Pasamos la mitad de nuestra vida durmiendo y la otra mitad
esperando en un aeropuerto. Ese lugar extraño con fronteras a todos los
países. Más parecido cada vez a un centro comercial y menos a un
apeadero de promesas. Me gustan los aeropuertos. Antes, cuando volar aún
era un auténtico privilegio, solía quejarme de los aeropuertos iguales y
los hoteles similares que convertían los viajes de negocio en una larga
estancia en un mismo país en el que solo cambia el color de la moqueta:
gris en el hotel de Londres, roja en la suite de Nueva York, verde
junto al Gualdaquivir.
Ahora viajar supone convertirse en
sospechoso. Reo del leso delito de volar. Pecado innombrable, parecido
al pecado original, porque nos se sabe que mal ha hecho pero todos
actúan como si el viajero se mereciera todo lo que le pasa y por donde
pasa: tiene que quitarse los zapatos, el cinturón y la dignidad para que
pasen por el escáner. En Estados Unidos debe que pasar por un aparato
de rayos X. Cuando uno vuela tres días por semana no hace falta ser
Marie Curie para saber que se esta jugando la salud, por eso casi todos
los hombres de negocios americanos prefieren el cacheo directo en el que
una señorita con guantes busca explosivos en sus partes más intimas.
Este
es el mundo después del 11 de septiembre y antes del fin del petróleo.

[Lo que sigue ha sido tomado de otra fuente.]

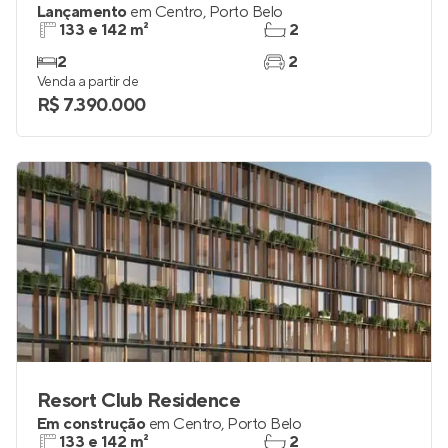
Lançamento
em
Centro
,
Porto Belo
133 e 142 m²
2
2
2
Venda a partir de
R$ 7.390.000
Resort Club Residence
Em construção
em
Centro
,
Porto Belo
133 e 142 m²
2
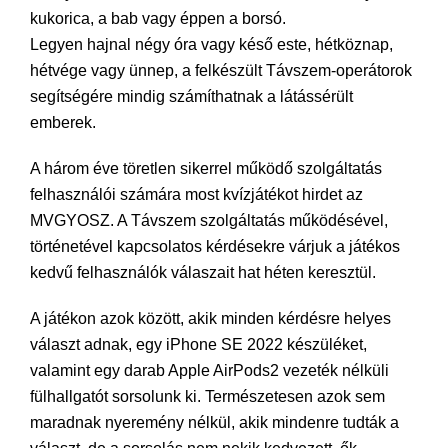
kukorica, a bab vagy éppen a borsó.
Legyen hajnal négy óra vagy késő este, hétköznap,
hétvége vagy ünnep, a felkészült Távszem-operátorok
segítségére mindig számíthatnak a látássérült
emberek.
A három éve töretlen sikerrel működő szolgáltatás
felhasználói számára most kvízjátékot hirdet az
MVGYOSZ. A Távszem szolgáltatás működésével,
történetével kapcsolatos kérdésekre várjuk a játékos
kedvű felhasználók válaszait hat héten keresztül.
A játékon azok között, akik minden kérdésre helyes
választ adnak, egy iPhone SE 2022 készüléket,
valamint egy darab Apple AirPods2 vezeték nélküli
fülhallgatót sorsolunk ki. Természetesen azok sem
maradnak nyeremény nélkül, akik mindenre tudták a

Y
los aeropuertos son los símbolos de ese mundo: un lugar donde puedes
encontrar a cualquiera: a un Premio Nobel, a un Presidente, a un
fugitivo y donde es posible comprar cualquier cosa: una naranja, un
coche o un televisor. Lugares donde todo es posible y todo es difícil,
donde dos desconocidos pueden contarse toda su vida y huir después hacia
ninguna parte con un billete sólo de ida, como la vida misma.